TASK INPUTS »
-- Opening Marker --

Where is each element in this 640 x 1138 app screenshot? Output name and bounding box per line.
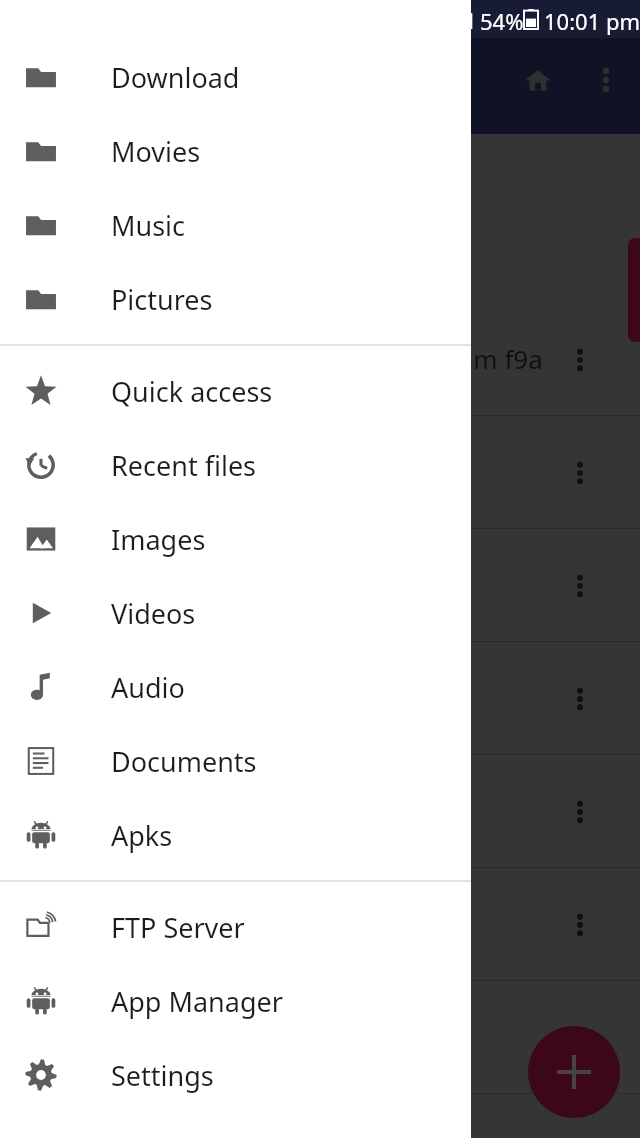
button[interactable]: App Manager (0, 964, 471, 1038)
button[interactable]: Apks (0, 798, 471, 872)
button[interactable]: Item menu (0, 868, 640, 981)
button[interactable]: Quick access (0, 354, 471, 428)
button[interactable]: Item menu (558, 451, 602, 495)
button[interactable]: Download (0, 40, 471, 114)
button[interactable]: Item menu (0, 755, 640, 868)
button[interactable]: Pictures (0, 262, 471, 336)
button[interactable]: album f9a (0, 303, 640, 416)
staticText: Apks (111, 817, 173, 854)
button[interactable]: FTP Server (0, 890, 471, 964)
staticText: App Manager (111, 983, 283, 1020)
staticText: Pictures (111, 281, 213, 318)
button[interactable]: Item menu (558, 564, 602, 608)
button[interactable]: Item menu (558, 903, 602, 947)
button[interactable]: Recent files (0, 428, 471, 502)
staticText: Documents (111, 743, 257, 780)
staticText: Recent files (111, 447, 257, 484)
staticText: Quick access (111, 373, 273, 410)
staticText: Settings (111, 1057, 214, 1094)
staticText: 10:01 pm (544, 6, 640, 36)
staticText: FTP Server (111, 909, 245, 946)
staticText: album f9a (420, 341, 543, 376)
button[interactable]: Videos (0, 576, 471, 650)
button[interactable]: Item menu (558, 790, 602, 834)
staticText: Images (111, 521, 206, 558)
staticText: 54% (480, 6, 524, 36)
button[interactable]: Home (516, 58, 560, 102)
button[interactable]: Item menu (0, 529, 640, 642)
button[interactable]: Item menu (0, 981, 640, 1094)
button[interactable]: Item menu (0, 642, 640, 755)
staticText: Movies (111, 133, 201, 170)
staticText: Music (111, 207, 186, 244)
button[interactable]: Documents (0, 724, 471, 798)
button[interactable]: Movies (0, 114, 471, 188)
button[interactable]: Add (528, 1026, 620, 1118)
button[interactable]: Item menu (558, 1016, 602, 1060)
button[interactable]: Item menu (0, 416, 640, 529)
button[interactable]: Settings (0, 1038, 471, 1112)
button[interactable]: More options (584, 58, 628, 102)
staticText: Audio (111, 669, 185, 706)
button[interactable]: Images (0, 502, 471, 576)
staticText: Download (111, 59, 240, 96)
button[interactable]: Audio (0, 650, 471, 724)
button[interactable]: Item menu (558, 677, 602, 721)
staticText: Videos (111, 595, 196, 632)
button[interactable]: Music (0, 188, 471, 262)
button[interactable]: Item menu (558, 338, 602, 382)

-- Closing Marker --

ABOUT THIS EXERCISE » What lines hold the string "Recent"? Pick them out of the data.

REPLY TO THE EXERCISE »
button[interactable]: Recent files (0, 428, 471, 502)
staticText: Recent files (111, 447, 257, 484)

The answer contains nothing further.